Friday, August 8, 2025

Fall reading list

 I mentioned in the last blog that I have a pretty heavy reading list for fall, so I'm trying to get started early. I am going to be sharing my train of thought on these in preparation for anticipated assignments. For a while now, I have made an effort to find authors outside of my own nationality. I've also attempted to include books outside my preferred genre. This is going to be a huge dose of that.  So, lets get into the reading lists!

Children's Literature: Tale of Desperaux

I'm surprised at myself for having never read it. I'm sure there will be more coming in the syllabus, but this is the only book they recommend getting.

Race, Ethnicity, and CultureEverything I Never Told You, I have read this once and will reread it for class. It is a heartbreaking but beautiful look at familial expectations, race, and loss. You meet a family on the morning they discover their daughter Lydia doesn't come down to breakfast. The frantic calls to people they thought were her friends reveal that she hasn't spoken to them in years. They discover a life slowly turning to isolation, all while the pressure to excel in school pushes her under. The speculation about and pressure under the panic of searching for their missing daughter highlights each family members relationship with Lydia and shows the audience the weight Lydia was under, but also the weight each family member places on themselves and their relationship with her. It's not an easy read, but Celeste Ng is a beautiful writer. Her prose keeps drawing me in.

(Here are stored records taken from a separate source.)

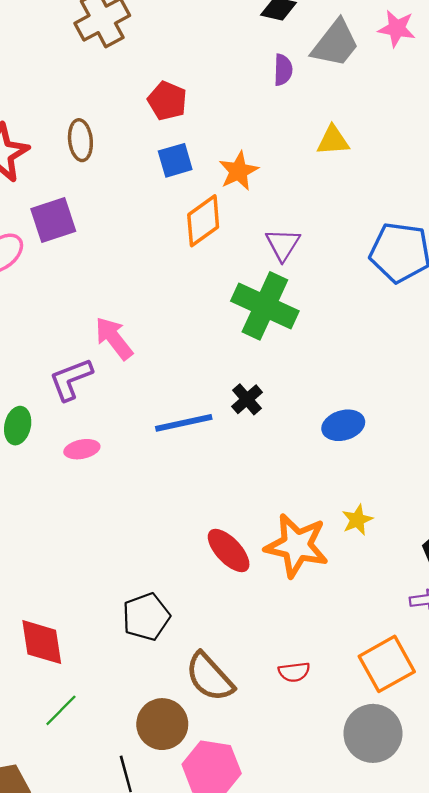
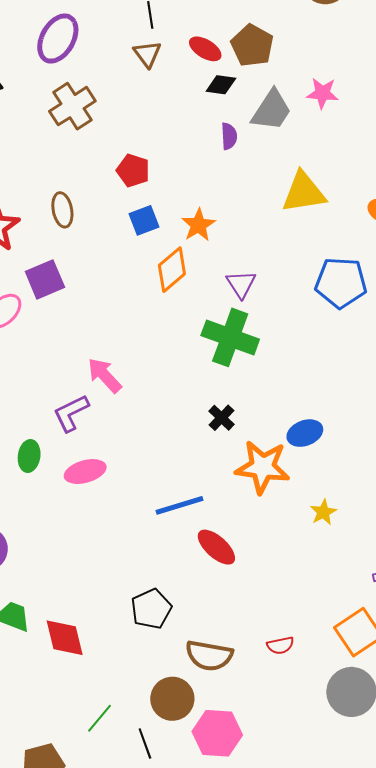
yellow triangle: (333, 140) -> (304, 192), moved, size x1.6
blue line: (184, 423) -> (180, 505), moved
pink ellipse: (82, 449) -> (85, 472), size x1.4
orange star: (297, 546) -> (263, 467), moved
brown semicircle: (210, 677) -> (209, 656), turned -33
green line: (61, 710) -> (99, 718), moved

Ceremony, The Bluest Eye, Night of the Living Rez, Passing, Beloved, Walking on Cowrie Shells, The Water Dancer, Interior Chinatown, Postcolonial Love Poem, The House of Broken Angels, They Call Us Enemies, The Tradition, Martin & Meditations on the South Valley, The Underground Railroad, Woman Hollering Creek, The Book of Unknown Americans, Go Tell it On the Mountain, Yellowface, Bad Cree, Every Drop Is a Man's Nightmare, 36 Ways of Writing a Vietnamese Poem, 

Pop Culture Literature - True Crime: In Cold Blood, Killers of the Flower Moon, and Helter Skelter. I just finished Helter Skelter, which was a retelling of the facts and events from the prosecutor's perspective. The book was well organized to give you a sense of the timeline and the mistakes investigators made, along with how the information unfolded to the public. The author was definitely biased in his account of his own part in convicting Charles Manson and was very clear he did everything by the book, argued and built the case from almost nothing, despite the hindrances from investigators and interference from supervisors more concerned with politics than wisdom. The author also doesn't shy away from events and actions surrounding Charles Manson that imply supernatural activity. He doesn't embellish or interpret the action for the reader, which I appreciate greatly, he just states a fact.   This allowed me to take in the story without an emotional response that might have hindered my ability to take it in. It also allows the reader to draw their own conclusions without sensationalism trying to evoke an emotional response. 

Feel free to join me in reading any or all of these. I have had some of these books on my reading list for a while so I am looking forward to them. I love to read and I think that reading is one of the best ways to grow empathy and understanding.  Some of these are going to be hard to read. I have avoided Killers of the Flower Moon because I knew it was going to break my heart.